**REQUIRED WORK**: Which lines below hold the word "hard"? Copy all of them.

=-=-=-=-=

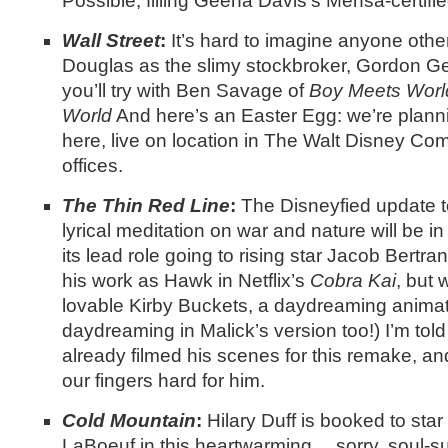
Possible, filling Geena Davis’s Mensa-certifi
Wall Street
:
It’s hard to imagine anyone othe
Douglas as the slimy stockbroker, Gordon Ge
you’ll try with Ben Savage of
Boy Meets Wor
World
And here’s an Easter Egg: we’re plannin
here, live on location in The Walt Disney Co
offices.
The Thin Red Line
:
The Disneyfied update t
lyrical meditation on war and nature will be 
its lead role going to rising star Jacob Bertra
his work as Hawk in Netflix’s
Cobra Kai
, but 
lovable Kirby Buckets, a daydreaming animati
daydreaming in Malick’s version too!) I’m tol
already filmed his scenes for this remake, an
our fingers hard for him.
Cold Mountain
:
Hilary Duff is booked to sta
LaBoeuf in this heartwarming… sorry, soul-s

=-=-=-=-=

**ANSWER BOX**:
It’s hard to imagine anyone othe
our fingers hard for him.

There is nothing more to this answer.